Saved data entries:
□ □ □ □

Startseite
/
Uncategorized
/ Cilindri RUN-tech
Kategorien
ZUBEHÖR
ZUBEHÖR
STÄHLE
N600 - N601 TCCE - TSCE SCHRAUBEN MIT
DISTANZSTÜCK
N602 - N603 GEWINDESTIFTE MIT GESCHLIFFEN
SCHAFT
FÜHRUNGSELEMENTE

□ □ □ □

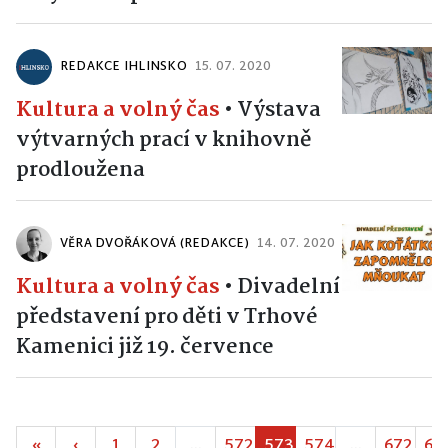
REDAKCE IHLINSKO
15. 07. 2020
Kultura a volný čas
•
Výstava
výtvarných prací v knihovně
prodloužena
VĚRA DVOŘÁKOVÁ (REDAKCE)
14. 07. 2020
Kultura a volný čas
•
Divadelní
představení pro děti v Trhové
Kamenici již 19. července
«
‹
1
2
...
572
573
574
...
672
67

□ □ □ □

Problem to solve - When a line in the data holds the word "REDAKCE", show that line.

Expected answer -
REDAKCE IHLINSKO
VĚRA DVOŘÁKOVÁ (REDAKCE)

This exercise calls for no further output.